WHAT IS BEING ASKED — Repeat word for word the opening stretch of the entries, from the first line through the line containing "pyautogui.click(x=<x>, y=<y>)".

[Opening RECORDS SUPPLIED section]

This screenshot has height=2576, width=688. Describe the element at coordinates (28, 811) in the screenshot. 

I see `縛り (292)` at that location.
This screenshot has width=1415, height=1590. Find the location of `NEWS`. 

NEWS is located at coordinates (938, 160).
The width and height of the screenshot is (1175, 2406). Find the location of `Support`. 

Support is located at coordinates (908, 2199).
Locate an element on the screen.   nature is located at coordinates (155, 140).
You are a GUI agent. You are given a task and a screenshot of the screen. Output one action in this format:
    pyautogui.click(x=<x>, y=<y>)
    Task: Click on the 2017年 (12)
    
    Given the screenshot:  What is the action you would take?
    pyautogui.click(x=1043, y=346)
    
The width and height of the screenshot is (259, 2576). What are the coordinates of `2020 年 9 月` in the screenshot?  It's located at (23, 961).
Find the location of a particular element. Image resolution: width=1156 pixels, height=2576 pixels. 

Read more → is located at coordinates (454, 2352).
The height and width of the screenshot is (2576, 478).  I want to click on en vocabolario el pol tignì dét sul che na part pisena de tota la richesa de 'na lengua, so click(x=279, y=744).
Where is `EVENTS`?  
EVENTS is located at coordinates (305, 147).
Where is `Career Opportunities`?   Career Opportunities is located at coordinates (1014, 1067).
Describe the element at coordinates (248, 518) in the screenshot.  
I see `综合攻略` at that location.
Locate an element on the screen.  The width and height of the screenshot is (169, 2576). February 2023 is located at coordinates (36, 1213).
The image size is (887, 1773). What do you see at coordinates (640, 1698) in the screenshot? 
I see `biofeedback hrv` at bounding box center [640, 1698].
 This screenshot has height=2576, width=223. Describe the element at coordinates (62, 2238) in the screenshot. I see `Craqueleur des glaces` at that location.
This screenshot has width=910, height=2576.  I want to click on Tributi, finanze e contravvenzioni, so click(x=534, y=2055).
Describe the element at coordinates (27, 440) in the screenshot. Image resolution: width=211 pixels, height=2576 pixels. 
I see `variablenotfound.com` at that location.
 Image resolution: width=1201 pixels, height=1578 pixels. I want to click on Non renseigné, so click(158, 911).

[Closing RECORDS SUPPLIED section]

REPLY —
This screenshot has height=2576, width=688. Describe the element at coordinates (28, 811) in the screenshot. 

I see `縛り (292)` at that location.
This screenshot has width=1415, height=1590. Find the location of `NEWS`. 

NEWS is located at coordinates (938, 160).
The width and height of the screenshot is (1175, 2406). Find the location of `Support`. 

Support is located at coordinates (908, 2199).
Locate an element on the screen.   nature is located at coordinates (155, 140).
You are a GUI agent. You are given a task and a screenshot of the screen. Output one action in this format:
    pyautogui.click(x=<x>, y=<y>)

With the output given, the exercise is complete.